Nixon learned this the hard way in the 1970 midterm elections. He spent the fall campaigning across the country for GOP candidates, with the “law and order” message front and center. “From Missouri to Tennessee to North Carolina and Indiana,” a reporter noted in late October, “he urged more respect for police, plugged the virtues of Republican congressional candidates and asked ‘the silent majority of America to stand up and be counted against violence and lawlessness.’ ” The president urged Americans “in the quiet of the polling booth” to vote for Republicans and thereby strike a blow against politicians who “condoned lawlessness and violence and permissiveness.”

This time, the appeal fell flat. Republicans lost 10 seats in the House and, more significantly, lost a large number of governor’s races across the country, including almost all the Midwest. The Los Angeles Times captured the rebuke well in a headline: “Silent Majority Speaks Out, Rejects Law-And-Order Alarm, Votes Liberal.”

An astute politician, Nixon learned the lesson immediately. “The White House has already begun a campaign to alter President Nixon’s image in preparation for the 1972 elections,” the Boston Globe reported just a week after the midterm defeat. “Law and order, the principal issue of the disappointing 1970 campaign, will be soft-pedaled.”

... the issue faded away, with Republican Sen. Jack Miller of Iowa observing how the issue “has certainly gone on the back burner.”
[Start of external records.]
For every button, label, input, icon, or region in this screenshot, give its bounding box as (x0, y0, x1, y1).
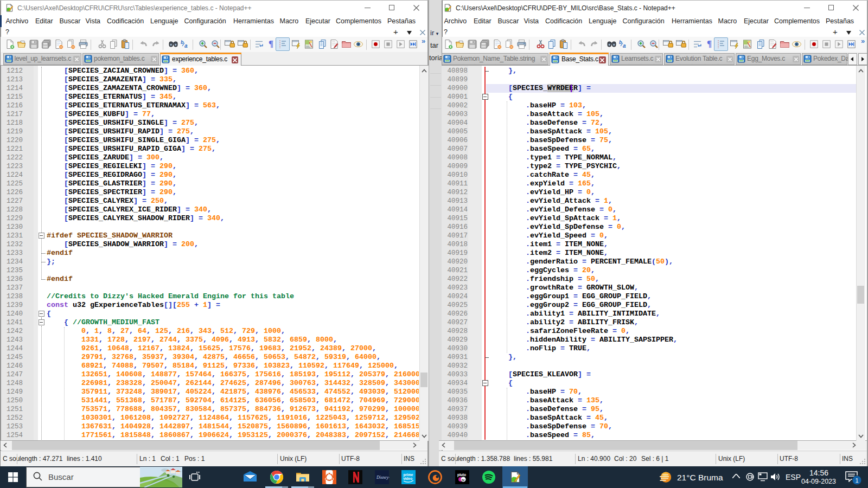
svg-text:tv: tv (462, 478, 465, 481)
svg-text:Disney+: Disney+ (376, 475, 390, 480)
svg-text:pluto: pluto (457, 473, 466, 477)
svg-text:video: video (403, 477, 412, 480)
svg-text:1: 1 (856, 477, 859, 484)
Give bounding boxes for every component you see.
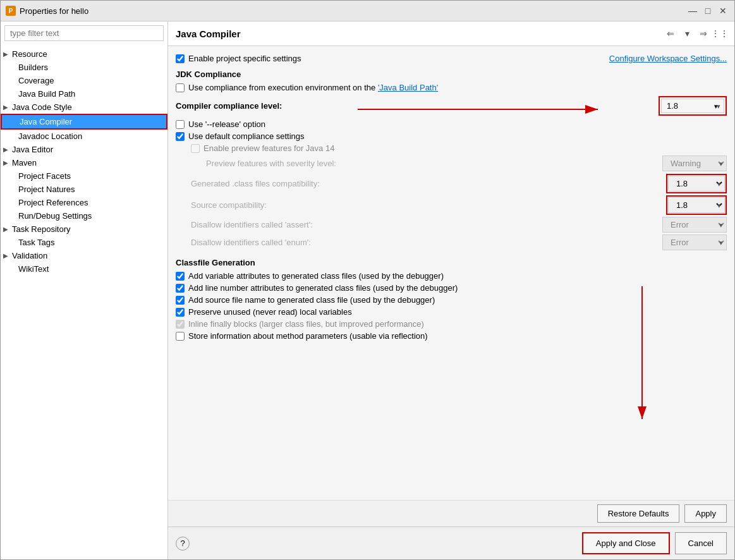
disallow-assert-select-wrapper: Error Warning Ignore	[662, 217, 727, 233]
generated-class-select-wrapper: 1.8	[666, 174, 727, 193]
preview-severity-select[interactable]: Warning Error Ignore	[662, 155, 727, 171]
use-release-row: Use '--release' option	[176, 119, 727, 129]
jdk-compliance-title: JDK Compliance	[176, 70, 727, 79]
compliance-level-select[interactable]: 1.8 11 14	[661, 99, 724, 113]
dialog-buttons: Apply and Close Cancel	[582, 532, 727, 554]
sidebar-item-validation[interactable]: ▶ Validation	[1, 249, 167, 262]
use-default-checkbox[interactable]	[176, 132, 185, 141]
sidebar-item-maven[interactable]: ▶ Maven	[1, 156, 167, 169]
classfile-section: Classfile Generation Add variable attrib…	[176, 258, 727, 341]
java-build-path-link[interactable]: 'Java Build Path'	[378, 83, 438, 92]
more-button[interactable]: ⋮⋮	[713, 27, 727, 40]
cf5-label: Inline finally blocks (larger class file…	[188, 319, 424, 329]
sidebar: ▶ Resource Builders Coverage Java Build …	[1, 21, 168, 559]
enable-specific-label[interactable]: Enable project specific settings	[188, 54, 301, 63]
sidebar-item-builders[interactable]: Builders	[1, 61, 167, 74]
close-button[interactable]: ✕	[717, 4, 729, 17]
preview-severity-row: Preview features with severity level: Wa…	[176, 155, 727, 171]
classfile-option-3: Add source file name to generated class …	[176, 295, 727, 305]
expand-arrow-validation: ▶	[3, 252, 8, 259]
disallow-enum-row: Disallow identifiers called 'enum': Erro…	[176, 234, 727, 250]
use-release-checkbox[interactable]	[176, 120, 185, 129]
cf3-checkbox[interactable]	[176, 296, 185, 305]
classfile-option-2: Add line number attributes to generated …	[176, 283, 727, 293]
main-panel: Java Compiler ⇐ ▾ ⇒ ⋮⋮ Enable project sp…	[168, 21, 734, 559]
disallow-assert-row: Disallow identifiers called 'assert': Er…	[176, 217, 727, 233]
sidebar-item-coverage[interactable]: Coverage	[1, 74, 167, 87]
filter-input[interactable]	[4, 25, 164, 41]
sidebar-item-java-compiler[interactable]: Java Compiler	[1, 114, 167, 130]
restore-apply-bar: Restore Defaults Apply	[168, 500, 734, 527]
cf1-checkbox[interactable]	[176, 272, 185, 281]
preview-severity-label: Preview features with severity level:	[206, 159, 662, 168]
forward-button[interactable]: ⇒	[696, 27, 710, 40]
apply-and-close-button[interactable]: Apply and Close	[582, 532, 670, 554]
help-button[interactable]: ?	[176, 537, 190, 551]
sidebar-item-task-tags[interactable]: Task Tags	[1, 236, 167, 249]
panel-content: Enable project specific settings Configu…	[168, 46, 734, 500]
enable-specific-checkbox[interactable]	[176, 54, 185, 63]
generated-class-select[interactable]: 1.8	[668, 176, 725, 192]
use-compliance-label: Use compliance from execution environmen…	[188, 83, 438, 92]
sidebar-item-wikitext[interactable]: WikiText	[1, 262, 167, 276]
cf5-checkbox[interactable]	[176, 320, 185, 329]
sidebar-item-project-references[interactable]: Project References	[1, 196, 167, 209]
minimize-button[interactable]: —	[686, 4, 699, 17]
window-title: Properties for hello	[20, 6, 683, 16]
expand-arrow-maven: ▶	[3, 159, 8, 166]
restore-defaults-button[interactable]: Restore Defaults	[597, 504, 680, 523]
classfile-option-4: Preserve unused (never read) local varia…	[176, 307, 727, 317]
expand-arrow: ▶	[3, 51, 8, 58]
use-compliance-row: Use compliance from execution environmen…	[176, 83, 727, 92]
jdk-compliance-section: JDK Compliance Use compliance from execu…	[176, 70, 727, 250]
back-arrow-button[interactable]: ▾	[680, 27, 694, 40]
source-compat-select-wrapper: 1.8	[666, 195, 727, 215]
disallow-assert-select[interactable]: Error Warning Ignore	[662, 217, 727, 233]
disallow-enum-select[interactable]: Error Warning Ignore	[662, 234, 727, 250]
source-compat-label: Source compatibility:	[191, 200, 666, 210]
cf4-checkbox[interactable]	[176, 308, 185, 317]
apply-button[interactable]: Apply	[684, 504, 727, 523]
preview-severity-select-wrapper: Warning Error Ignore	[662, 155, 727, 171]
disallow-enum-select-wrapper: Error Warning Ignore	[662, 234, 727, 250]
expand-arrow-task-repo: ▶	[3, 226, 8, 233]
nav-list: ▶ Resource Builders Coverage Java Build …	[1, 45, 167, 559]
classfile-option-5: Inline finally blocks (larger class file…	[176, 319, 727, 329]
cf4-label: Preserve unused (never read) local varia…	[188, 307, 352, 317]
back-button[interactable]: ⇐	[664, 27, 677, 40]
classfile-option-1: Add variable attributes to generated cla…	[176, 271, 727, 281]
sidebar-item-javadoc-location[interactable]: Javadoc Location	[1, 130, 167, 143]
cf2-checkbox[interactable]	[176, 284, 185, 293]
sidebar-item-resource[interactable]: ▶ Resource	[1, 47, 167, 61]
cf1-label: Add variable attributes to generated cla…	[188, 271, 444, 281]
sidebar-item-task-repository[interactable]: ▶ Task Repository	[1, 222, 167, 236]
cancel-button[interactable]: Cancel	[675, 532, 727, 554]
disallow-assert-label: Disallow identifiers called 'assert':	[191, 220, 662, 229]
sidebar-item-java-code-style[interactable]: ▶ Java Code Style	[1, 100, 167, 114]
compliance-level-row: Compiler compliance level: 1.8 11 14 ▾	[176, 96, 727, 116]
expand-arrow-java-editor: ▶	[3, 146, 8, 153]
generated-class-select-container: 1.8	[668, 176, 725, 192]
use-compliance-checkbox[interactable]	[176, 83, 185, 92]
configure-workspace-link[interactable]: Configure Workspace Settings...	[609, 54, 727, 63]
compliance-select-container: 1.8 11 14 ▾	[661, 99, 724, 113]
sidebar-item-run-debug[interactable]: Run/Debug Settings	[1, 209, 167, 222]
cf3-label: Add source file name to generated class …	[188, 295, 435, 305]
source-compat-row: Source compatibility: 1.8	[176, 195, 727, 215]
sidebar-item-project-natures[interactable]: Project Natures	[1, 183, 167, 196]
compliance-level-label: Compiler compliance level:	[176, 101, 659, 111]
sidebar-item-java-editor[interactable]: ▶ Java Editor	[1, 143, 167, 156]
use-release-label: Use '--release' option	[188, 119, 265, 129]
enable-preview-checkbox[interactable]	[191, 144, 200, 153]
sidebar-item-java-build-path[interactable]: Java Build Path	[1, 87, 167, 100]
cf6-checkbox[interactable]	[176, 332, 185, 341]
classfile-option-6: Store information about method parameter…	[176, 331, 727, 341]
maximize-button[interactable]: □	[702, 4, 714, 17]
sidebar-item-project-facets[interactable]: Project Facets	[1, 169, 167, 183]
window-icon: P	[6, 6, 16, 16]
generated-class-row: Generated .class files compatibility: 1.…	[176, 174, 727, 193]
use-default-label: Use default compliance settings	[188, 131, 305, 141]
window-controls: — □ ✕	[686, 4, 729, 17]
cf2-label: Add line number attributes to generated …	[188, 283, 458, 293]
source-compat-select[interactable]: 1.8	[668, 197, 725, 213]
Nixon won a landslide reelection that year, of course, but not because of any concerted appeal to the “law and order” crowd. Rather than highlight divisions and court controversy, the incumbent president emphasized the changes he had made in foreign policy and his promise to end the war in Vietnam, as well as an assortment of other domestic issues.
It could be argued that Nixon's 1972 campaign isn't a good model -- there was more ticket-splitting back then (Nixon won 49 states that year, but Congress remained Democratic), and now it's more important to try to motivate your party's base than to win over centrists.
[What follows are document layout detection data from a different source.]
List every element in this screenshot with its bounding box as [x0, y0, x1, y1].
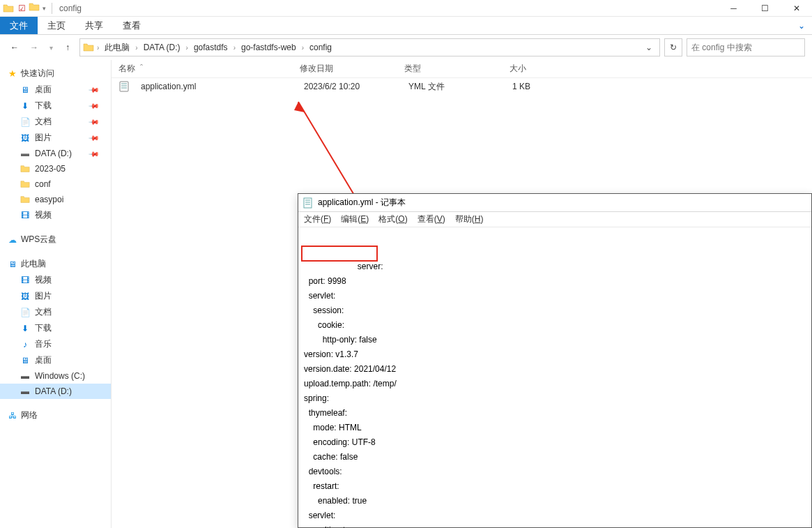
column-type[interactable]: 类型	[397, 63, 477, 75]
minimize-button[interactable]: ─	[718, 0, 749, 17]
sidebar-item-video[interactable]: 🎞视频	[0, 207, 111, 223]
notepad-menu-help[interactable]: 帮助(H)	[455, 213, 484, 225]
sidebar-item-drive-d-pc[interactable]: ▬DATA (D:)	[0, 384, 111, 399]
tab-view[interactable]: 查看	[113, 17, 151, 34]
titlebar-separator	[52, 3, 52, 14]
pin-icon: 📌	[89, 84, 100, 95]
svg-rect-6	[304, 198, 312, 208]
qat-properties-icon[interactable]: ☑	[18, 3, 26, 13]
navigation-bar: ← → ▾ ↑ › 此电脑 › DATA (D:) › gofastdfs › …	[0, 35, 812, 60]
chevron-right-icon[interactable]: ›	[134, 44, 139, 52]
breadcrumb-config[interactable]: config	[307, 43, 335, 52]
sidebar-item-documents-pc[interactable]: 📄文档	[0, 304, 111, 320]
video-icon: 🎞	[20, 275, 31, 286]
drive-icon: ▬	[20, 148, 31, 159]
star-icon: ★	[8, 68, 17, 79]
pin-icon: 📌	[89, 148, 100, 159]
chevron-right-icon[interactable]: ›	[95, 44, 100, 52]
notepad-menubar: 文件(F) 编辑(E) 格式(O) 查看(V) 帮助(H)	[298, 212, 811, 227]
file-list-pane: 名称ˆ 修改日期 类型 大小 application.yml 2023/6/2 …	[112, 60, 812, 528]
notepad-menu-format[interactable]: 格式(O)	[378, 213, 407, 225]
desktop-icon: 🖥	[20, 355, 31, 366]
pin-icon: 📌	[89, 132, 100, 143]
sidebar-this-pc[interactable]: 🖥 此电脑	[0, 256, 111, 272]
sidebar-item-drive-d[interactable]: ▬DATA (D:)📌	[0, 146, 111, 161]
chevron-right-icon[interactable]: ›	[232, 44, 237, 52]
sidebar-item-conf[interactable]: conf	[0, 176, 111, 192]
notepad-titlebar[interactable]: application.yml - 记事本	[298, 194, 811, 212]
sidebar-item-easypoi[interactable]: easypoi	[0, 192, 111, 207]
notepad-menu-view[interactable]: 查看(V)	[418, 213, 445, 225]
sidebar-network[interactable]: 🖧 网络	[0, 407, 111, 423]
sort-indicator-icon: ˆ	[138, 63, 145, 73]
download-icon: ⬇	[20, 100, 31, 112]
address-bar[interactable]: › 此电脑 › DATA (D:) › gofastdfs › go-fastd…	[79, 38, 660, 56]
nav-forward-button[interactable]: →	[26, 40, 42, 55]
breadcrumb-go-fastdfs-web[interactable]: go-fastdfs-web	[238, 43, 299, 52]
column-name[interactable]: 名称ˆ	[112, 63, 293, 75]
notepad-menu-edit[interactable]: 编辑(E)	[341, 213, 369, 225]
sidebar-wps-cloud[interactable]: ☁ WPS云盘	[0, 232, 111, 248]
drive-icon: ▬	[20, 386, 31, 397]
sidebar-item-2023-05[interactable]: 2023-05	[0, 161, 111, 176]
file-name: application.yml	[134, 82, 297, 91]
file-row[interactable]: application.yml 2023/6/2 10:20 YML 文件 1 …	[112, 78, 812, 95]
chevron-right-icon[interactable]: ›	[300, 44, 305, 52]
svg-marker-5	[294, 102, 305, 112]
breadcrumb-drive[interactable]: DATA (D:)	[141, 43, 183, 52]
video-icon: 🎞	[20, 210, 31, 221]
sidebar-item-drive-c[interactable]: ▬Windows (C:)	[0, 368, 111, 384]
main-area: ★ 快速访问 🖥桌面📌 ⬇下载📌 📄文档📌 🖼图片📌 ▬DATA (D:)📌 2…	[0, 60, 812, 528]
sidebar-item-downloads-pc[interactable]: ⬇下载	[0, 320, 111, 336]
file-type: YML 文件	[401, 81, 482, 93]
nav-history-dropdown[interactable]: ▾	[46, 40, 56, 55]
network-icon: 🖧	[8, 411, 17, 421]
document-icon: 📄	[20, 307, 31, 318]
download-icon: ⬇	[20, 323, 31, 334]
notepad-window[interactable]: application.yml - 记事本 文件(F) 编辑(E) 格式(O) …	[298, 193, 812, 528]
search-input[interactable]: 在 config 中搜索	[687, 38, 805, 56]
drive-icon: ▬	[20, 370, 31, 382]
sidebar-label: 快速访问	[21, 68, 54, 80]
refresh-button[interactable]: ↻	[664, 38, 682, 56]
quick-access-toolbar: ☑ ▾	[15, 1, 49, 15]
close-button[interactable]: ✕	[781, 0, 812, 17]
document-icon: 📄	[20, 116, 31, 128]
sidebar-item-pictures-pc[interactable]: 🖼图片	[0, 288, 111, 304]
notepad-title-text: application.yml - 记事本	[318, 197, 406, 209]
notepad-content: server: port: 9998 servlet: session: coo…	[304, 262, 397, 528]
notepad-menu-file[interactable]: 文件(F)	[304, 213, 331, 225]
folder-icon	[20, 179, 31, 190]
sidebar-item-music[interactable]: ♪音乐	[0, 336, 111, 352]
ribbon-tabs: 文件 主页 共享 查看 ⌄	[0, 17, 812, 35]
file-date: 2023/6/2 10:20	[297, 82, 401, 91]
sidebar-item-desktop-pc[interactable]: 🖥桌面	[0, 352, 111, 368]
annotation-highlight-box	[301, 246, 378, 262]
address-dropdown-icon[interactable]: ⌄	[641, 43, 657, 52]
sidebar-quick-access[interactable]: ★ 快速访问	[0, 66, 111, 82]
breadcrumb-gofastdfs[interactable]: gofastdfs	[191, 43, 231, 52]
sidebar-item-downloads[interactable]: ⬇下载📌	[0, 98, 111, 114]
notepad-text-area[interactable]: server: port: 9998 servlet: session: coo…	[298, 227, 811, 528]
nav-back-button[interactable]: ←	[7, 40, 22, 55]
column-date[interactable]: 修改日期	[293, 63, 397, 75]
column-size[interactable]: 大小	[477, 63, 533, 75]
chevron-right-icon[interactable]: ›	[185, 44, 190, 52]
qat-dropdown-icon[interactable]: ▾	[43, 5, 46, 12]
qat-new-folder-icon[interactable]	[29, 1, 40, 15]
sidebar-item-desktop[interactable]: 🖥桌面📌	[0, 82, 111, 98]
breadcrumb-this-pc[interactable]: 此电脑	[102, 42, 132, 54]
navigation-pane: ★ 快速访问 🖥桌面📌 ⬇下载📌 📄文档📌 🖼图片📌 ▬DATA (D:)📌 2…	[0, 60, 112, 528]
sidebar-item-documents[interactable]: 📄文档📌	[0, 114, 111, 130]
nav-up-button[interactable]: ↑	[60, 40, 75, 55]
file-tab[interactable]: 文件	[0, 17, 38, 34]
notepad-icon	[302, 197, 314, 209]
pin-icon: 📌	[89, 100, 100, 111]
ribbon-help-icon[interactable]: ⌄	[791, 17, 812, 34]
sidebar-label: 网络	[21, 409, 38, 421]
sidebar-item-pictures[interactable]: 🖼图片📌	[0, 130, 111, 146]
tab-share[interactable]: 共享	[75, 17, 113, 34]
tab-home[interactable]: 主页	[38, 17, 75, 34]
maximize-button[interactable]: ☐	[749, 0, 781, 17]
sidebar-item-video-pc[interactable]: 🎞视频	[0, 272, 111, 288]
Karl Rove's approach in 2004 was to try to turn out the GOP base. But the message that year was: Bush has done a good job. After 9/11, Bush kept you safe.

In the ad above, Bush is portrayed as strong but empathetic, a reassuring figure in a dangerous world.

Can you think of a time when President Trump has ever seemed empathetic or reassuring when dangers lurked? I kind of just can’t.